- Assigned task:
The span to copy runs from the line containing "Для оформления заказа такси" to the last line below. Copy it exactly, with nothing else.
### Listed entries ###
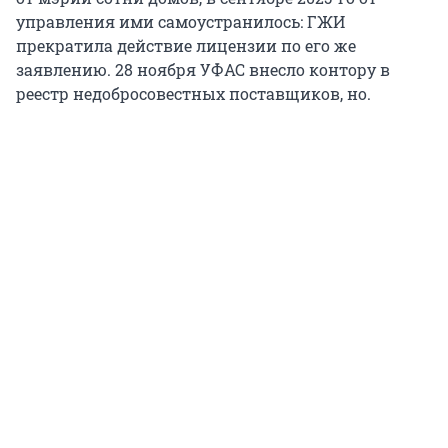
управления ими самоустранилось: ГЖИ
прекратила действие лицензии по его же
заявлению. 28 ноября УФАС внесло контору в
реестр недобросовестных поставщиков, но.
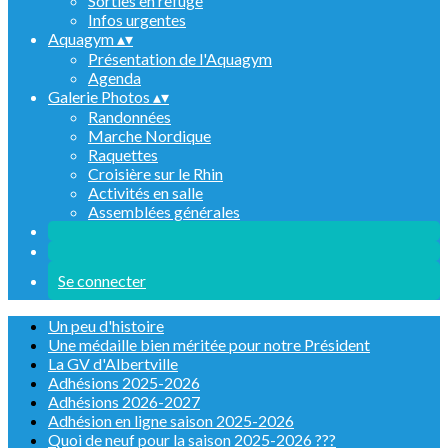
Sorties en refuge
Infos urgentes
Aquagym
▴
▾
Présentation de l'Aquagym
Agenda
Galerie Photos
▴
▾
Randonnées
Marche Nordique
Raquettes
Croisière sur le Rhin
Activités en salle
Assemblées générales
Se connecter
Un peu d'histoire
Une médaille bien méritée pour notre Président
La GV d'Albertville
Adhésions 2025-2026
Adhésions 2026-2027
Adhésion en ligne saison 2025-2026
Quoi de neuf pour la saison 2025-2026 ???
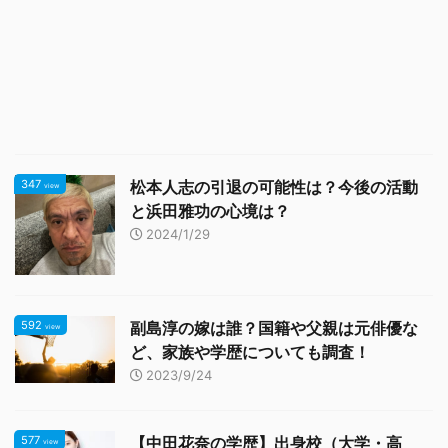
347
松本人志の引退の可能性は？今後の活動
view
と浜田雅功の心境は？
2024/1/29
592
副島淳の嫁は誰？国籍や父親は元俳優な
view
ど、家族や学歴についても調査！
2023/9/24
577
【中田花奈の学歴】出身校（大学・高
view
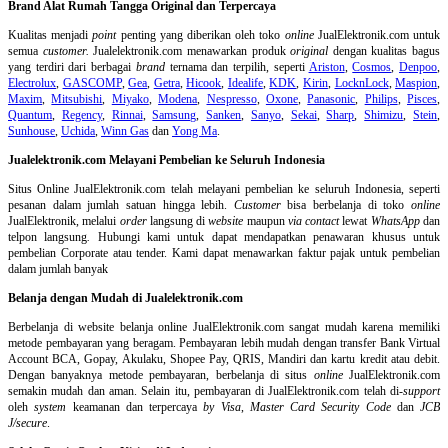
Brand Alat Rumah Tangga Original dan Terpercaya
Kualitas menjadi
point
penting yang diberikan oleh toko
online
JualElektronik.com untuk
semua
customer.
Jualelektronik.com menawarkan produk
original
dengan kualitas bagus
yang terdiri dari berbagai
brand
ternama dan terpilih, seperti
Ariston
,
Cosmos
,
Denpoo
,
Electrolux
,
GASCOMP
,
Gea
,
Getra
,
Hicook
,
Idealife
,
KDK
,
Kirin
,
LocknLock
,
Maspion
,
Maxim
,
Mitsubishi
,
Miyako
,
Modena
,
Nespresso
,
Oxone
,
Panasonic
,
Philips
,
Pisces
,
Quantum
,
Regency
,
Rinnai
,
Samsung
,
Sanken
,
Sanyo
,
Sekai
,
Sharp
,
Shimizu
,
Stein
,
Sunhouse
,
Uchida
,
Winn Gas
dan
Yong Ma
.
Jualelektronik.com Melayani Pembelian ke Seluruh Indonesia
Situs Online
JualElektronik.com telah melayani pembelian ke seluruh Indonesia, seperti
pesanan dalam jumlah satuan hingga lebih.
Customer
bisa berbelanja di toko
online
JualElektronik, melalui
order
langsung di
website
maupun
via contact
lewat
WhatsApp
dan
telpon langsung
.
Hubungi kami untuk dapat mendapatkan penawaran khusus untuk
pembelian Corporate atau tender. Kami dapat menawarkan faktur pajak untuk pembelian
dalam jumlah banyak
Belanja dengan Mudah di Jualelektronik.com
Berbelanja di
website belanja online
JualElektronik.com sangat mudah karena memiliki
metode pembayaran yang beragam. Pembayaran lebih mudah dengan transfer Bank Virtual
Account BCA, Gopay, Akulaku, Shopee Pay, QRIS, Mandiri dan kartu kredit atau debit.
Dengan banyaknya metode pembayaran, berbelanja di situs
online
JualElektronik.com
semakin mudah dan aman. Selain itu, pembayaran di JualElektronik.com telah di-
support
oleh
system
keamanan dan
terpercaya
by Visa
,
Master Card Security Code
dan
JCB
J/secure
.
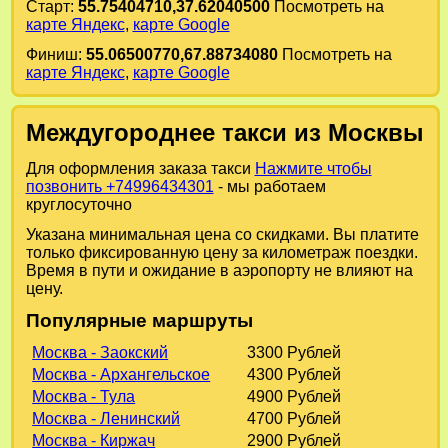
Старт:
55.75404710,37.62040500
Посмотреть на
карте Яндекс
,
карте Google
Финиш:
55.06500770,67.88734080
Посмотреть на
карте Яндекс
,
карте Google
Междугороднее такси из Москвы
Для оформления заказа такси
Нажмите чтобы
позвонить +74996434301
- мы работаем
круглосуточно
Указана минимальная цена со скидками. Вы платите
только фиксированную цену за километраж поездки.
Время в пути и ожидание в аэропорту не влияют на
цену.
Популярные маршруты
Москва - Заокский
3300 Рублей
Москва - Архангельское
4300 Рублей
Москва - Тула
4900 Рублей
Москва - Ленинский
4700 Рублей
Москва - Киржач
2900 Рублей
###
- Solution to this task:
Для оформления заказа такси
Нажмите чтобы
позвонить +74996434301
- мы работаем
круглосуточно
Указана минимальная цена со скидками. Вы платите
только фиксированную цену за километраж поездки.
Время в пути и ожидание в аэропорту не влияют на
цену.
Популярные маршруты
Москва - Заокский
3300 Рублей
Москва - Архангельское
4300 Рублей
Москва - Тула
4900 Рублей
Москва - Ленинский
4700 Рублей
Москва - Киржач
2900 Рублей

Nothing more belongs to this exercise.